Читать книгу Adressen mit Geschichte - Georg Markus - Страница 9

MIT DEM FIAKER INS GEFÄNGNIS Franz Ritter
von Jauner
Wien 6., Linke Wienzeile 6

Оглавление

Dieser Mann schien das Glück gepachtet zu haben. Franz Jauner war ein beliebter Schauspieler und einer der erfolgreichsten Theaterdirektoren Wiens. Nichts schien den rasanten Aufstieg des Charmeurs, der in der Ringstraßenzeit im Mittelpunkt des gesellschaftlichen Lebens stand, stoppen zu können. Bis zu jenem Tag, an dem das Schicksal eine furchtbare Wendung brachte.

Der elegante, gut aussehende Sohn eines k. k. Hofgraveurs war am Burg- und am Kärntnertortheater aufgetreten und darüber hinaus ein so kluger Kopf, dass man ihm nach und nach die Direktionen des Carltheaters und der Hofoper übertrug. Da er all seine Aufgaben bravourös meisterte, wurde er vom Kaiser in den erblichen Adelsstand gehoben und 1880 zum Direktor des neuen Ringtheaters ernannt. Jauner war am Zenit seiner Laufbahn angelangt.

Doch ein Jahr später kam es hier zur größten Katastrophe der Theatergeschichte. Das Ringtheater geriet während einer Vorstellung in Brand, 384 Menschen verloren ihr Leben.
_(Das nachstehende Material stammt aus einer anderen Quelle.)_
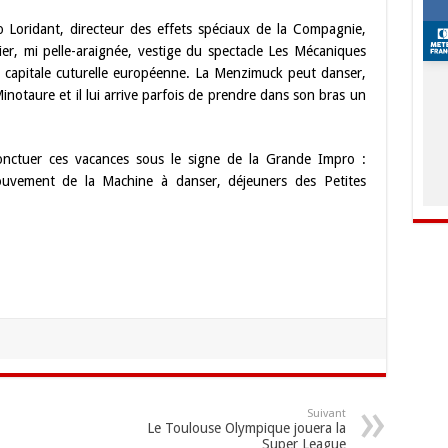
 Loridant, directeur des effets spéciaux de la Compagnie,
ier, mi pelle-araignée, vestige du spectacle Les Mécaniques
s capitale cuturelle européenne. La Menzimuck peut danser,
inotaure et il lui arrive parfois de prendre dans son bras un
nctuer ces vacances sous le signe de la Grande Impro :
mouvement de la Machine à danser, déjeuners des Petites
Suivant
Le Toulouse Olympique jouera la
Super League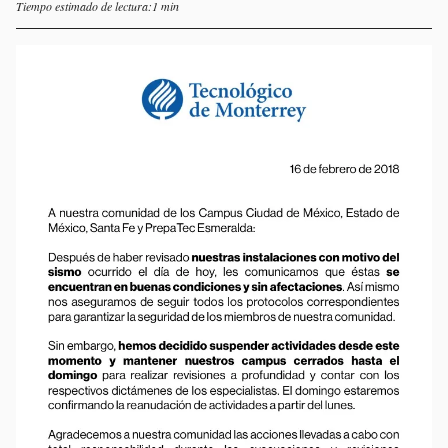
Tiempo estimado de lectura:1 min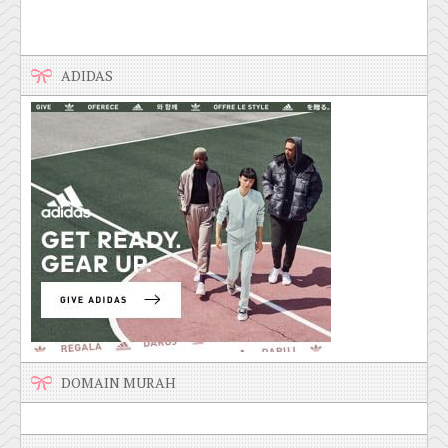
ADIDAS
DOMAIN MURAH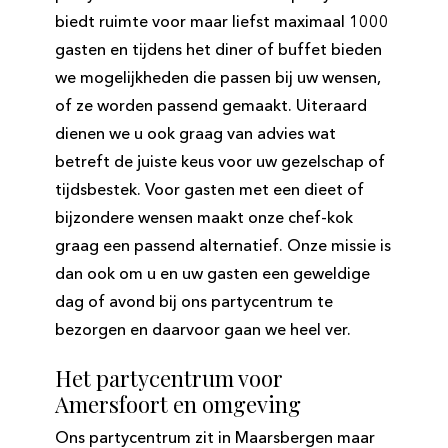
biedt ruimte voor maar liefst maximaal 1000
gasten en tijdens het diner of buffet bieden
we mogelijkheden die passen bij uw wensen,
of ze worden passend gemaakt. Uiteraard
dienen we u ook graag van advies wat
betreft de juiste keus voor uw gezelschap of
tijdsbestek. Voor gasten met een dieet of
bijzondere wensen maakt onze chef-kok
graag een passend alternatief. Onze missie is
dan ook om u en uw gasten een geweldige
dag of avond bij ons partycentrum te
bezorgen en daarvoor gaan we heel ver.
Het partycentrum voor
Amersfoort en omgeving
Ons partycentrum zit in Maarsbergen maar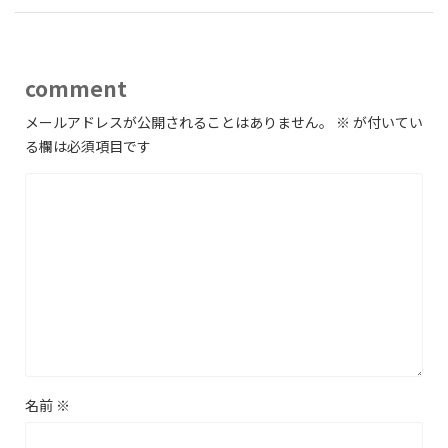
comment
メールアドレスが公開されることはありません。
※
が付いてい
る欄は必須項目です
名前
※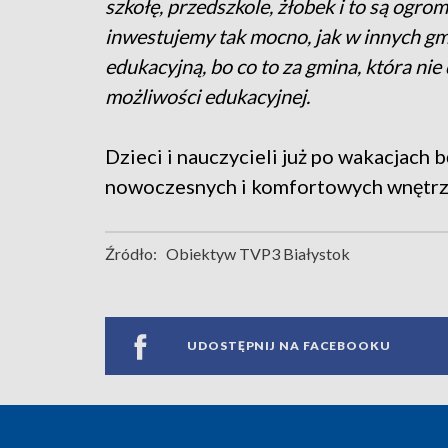
szkołę, przedszkole, żłobek i to są ogro
inwestujemy tak mocno, jak w innych gm
edukacyjną, bo co to za gmina, która n
możliwości edukacyjnej.
Dzieci i nauczycieli już po wakacjach 
nowoczesnych i komfortowych wnętrz
Źródło:
Obiektyw TVP3 Białystok
UDOSTĘPNIJ NA FACEBOOKU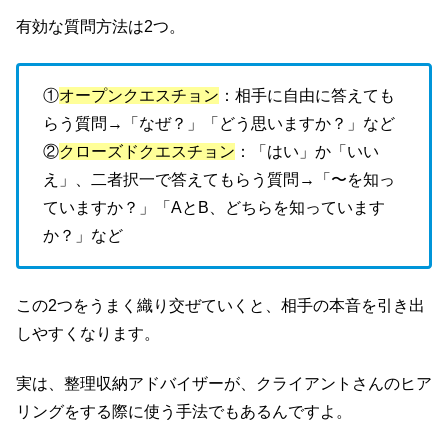
有効な質問方法は2つ。
①
オープンクエスチョン
：相手に自由に答えても
らう質問→「なぜ？」「どう思いますか？」など
②
クローズドクエスチョン
：「はい」か「いい
え」、二者択一で答えてもらう質問→「〜を知っ
ていますか？」「AとB、どちらを知っています
か？」など
この2つをうまく織り交ぜていくと、相手の本音を引き出
しやすくなります。
実は、整理収納アドバイザーが、クライアントさんのヒア
リングをする際に使う手法でもあるんですよ。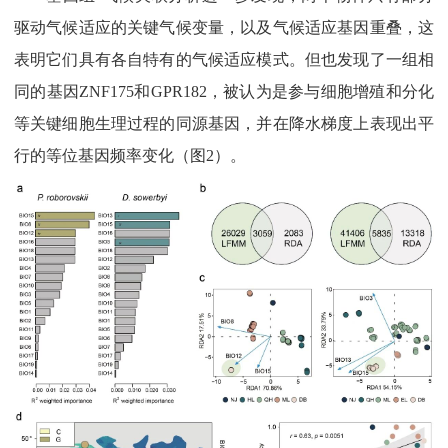
驱动气候适应的关键气候变量，以及气候适应基因重叠，这
表明它们具有各自特有的气候适应模式。但也发现了一组相
同的基因ZNF175和GPR182，被认为是参与细胞增殖和分化
等关键细胞生理过程的同源基因，并在降水梯度上表现出平
行的等位基因频率变化（图2）。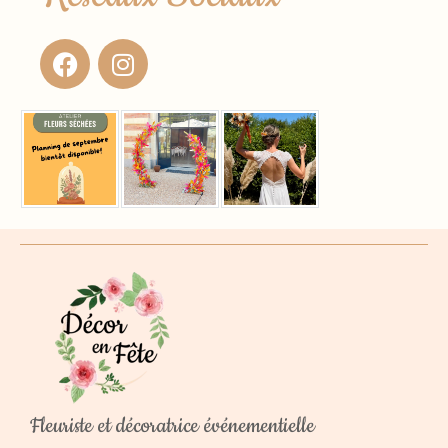
Fleuriste et décoratrice événementielle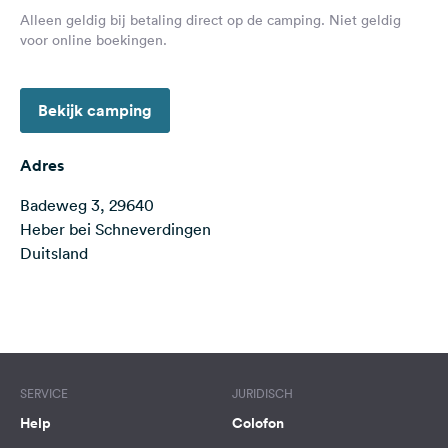
Feedback
Alleen geldig bij betaling direct op de camping. Niet geldig
voor online boekingen.
Taal:
Nederlands
Bekijk camping
Volg
ons
Adres
op
social
Badeweg 3, 29640
media
Heber bei Schneverdingen
Duitsland
Facebook
Instagram
Terms of use
© 1987–2026 HERE
SERVICE
JURIDISCH
Help
Colofon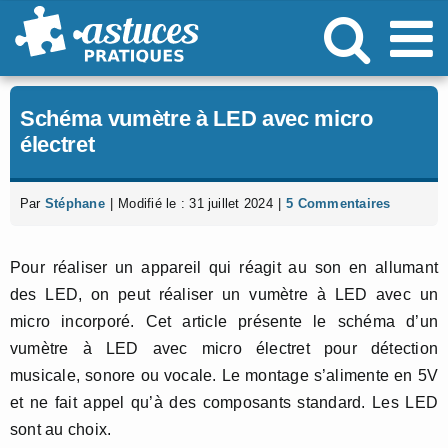
Passer
au
contenu
Schéma vumètre à LED avec micro
électret
Par
Stéphane
|
Modifié le : 31 juillet 2024
|
5 Commentaires
Pour réaliser un appareil qui réagit au son en allumant
des LED, on peut réaliser un vumètre à LED avec un
micro incorporé. Cet article présente le schéma d’un
vumètre à LED avec micro électret pour détection
musicale, sonore ou vocale. Le montage s’alimente en 5V
et ne fait appel qu’à des composants standard. Les LED
sont au choix.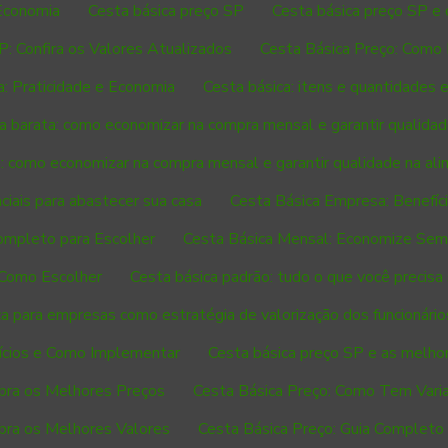
 Economia
Cesta básica preço SP
Cesta básica preço SP e
P: Confira os Valores Atualizados
Cesta Básica Preço: Como
a: Praticidade e Economia
Cesta básica: itens e quantidades 
a barata: como economizar na compra mensal e garantir qualida
a: como economizar na compra mensal e garantir qualidade na al
ciais para abastecer sua casa
Cesta Básica Empresa: Benefí
ompleto para Escolher
Cesta Básica Mensal: Economize Sem 
e Como Escolher
Cesta básica padrão: tudo o que você precisa 
a para empresas como estratégia de valorização dos funcionário
ícios e Como Implementar
Cesta básica preço SP e as melhor
bra os Melhores Preços
Cesta Básica Preço: Como Tem Vari
bra os Melhores Valores
Cesta Básica Preço: Guia Completo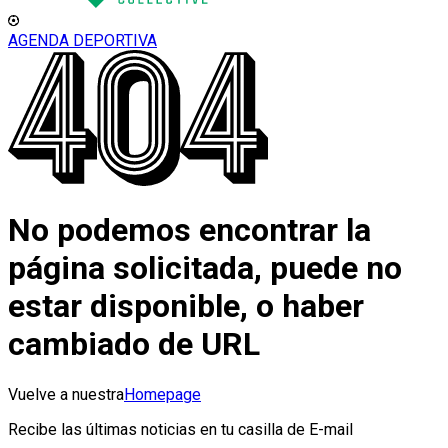
AGENDA DEPORTIVA
No podemos encontrar la
página solicitada, puede no
estar disponible, o haber
cambiado de URL
Vuelve a nuestra
Homepage
Recibe las últimas noticias en tu casilla de E-mail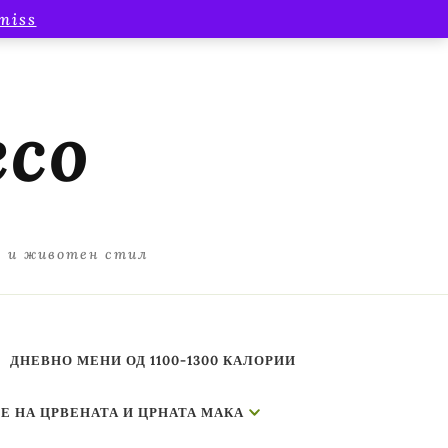
miss
есо
а и животен стил
ДНЕВНО МЕНИ ОД 1100-1300 КАЛОРИИ
Е НА ЦРВЕНАТА И ЦРНАТА МАКА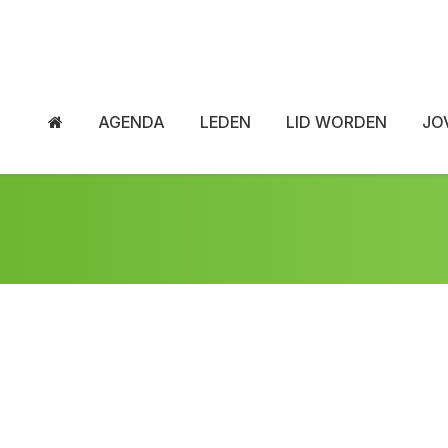
AGENDA
LEDEN
LID WORDEN
JO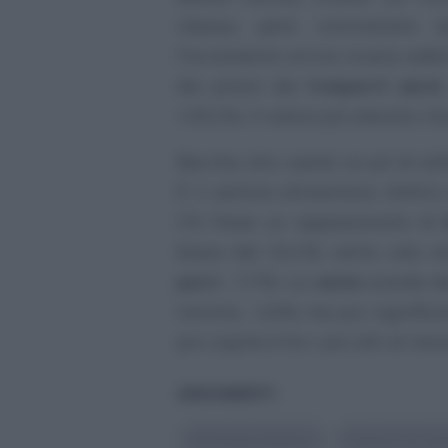
ribasso, però, contrastato
l’incremento arriva invece addi
dei prezzi dei
trasporti aerei
+35,1%, il valore più elevato che
Bacche, olio, cipole: un po’ di sol
È il settore alimentare, d’altr
Chi fosse un appassionato di
basso del 24,1%; netto calo an
porri
, -7,7%. La
carne
scende de
minimo, -1,6%, ma pur significa
pro capite è fra i più alti al mon
ARGOMENTI
#
Energia elettrica
#
prezzi al co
Franz Ritter von Jauner wurde wegen schwerer organisatorischer Mängel vom Gericht zur Verantwortung gezogen. Seine Mitarbeiter hatten nach Ausbruch des Feuers weder den Eisernen Vorhang heruntergelassen noch den Brandmelder betätigt, durch den die Feuerwehr verständigt worden wäre. So verstrichen wertvolle Minuten, ehe Hilfe kam. Jauner wurde zu einer viermonatigen Arreststrafe und zur Aberkennung seines Adelstitels verurteilt. Der Kaiser wies die zahlreichen Gesuche mit der Bitte um Gnade für Jauner zurück, weil »die Größe und Schrecklichkeit der Katastrophe wie der Leichtsinn Jauners eine Sühne verlangen, welche die allgemeine Meinung und auch mein Gefühl in einer Geldstrafe nicht finden«.

Jauner, der ein Jahr vor der Katastrophe das Theater an der Wien erworben hatte, wohnte zum Zeitpunkt des Unglücks mit seiner Familie im letzten Stock des Theatergebäudes auf der Linken Wienzeile, von wo aus er sich jetzt im Fiaker ins Landesgericht führen ließ, um seine Strafe anzutreten.

Die Wiener munkelten, dass er dort wie der Herr von Eisenstein im »Häf’n« der Fledermaus empfangen worden sei, da ihn das Personal, vom Direktor bis zum Gefängniswärter, anhimmelte. Auch nach Verbüßung der Haft schien Jauner wieder Fuß zu fassen. Zwar war ihm mit seiner Verurteilung die Bühnenkonzession entzogen worden, weshalb er das Theater an der Wien jetzt an Alexandrine von Schönerer verkaufte. Doch hinter den Kulissen blieb er der Operettenbühne erhalten, der er zu einem nie da gewesenen Höhenflug verhalf, als er 1885 den Zigeunerbaron in seiner Inszenierung uraufführte. Mit Girardi als Zsupan wurde die Strauß-Operette einer der größten Erfolge, die Wien je erlebt hatte.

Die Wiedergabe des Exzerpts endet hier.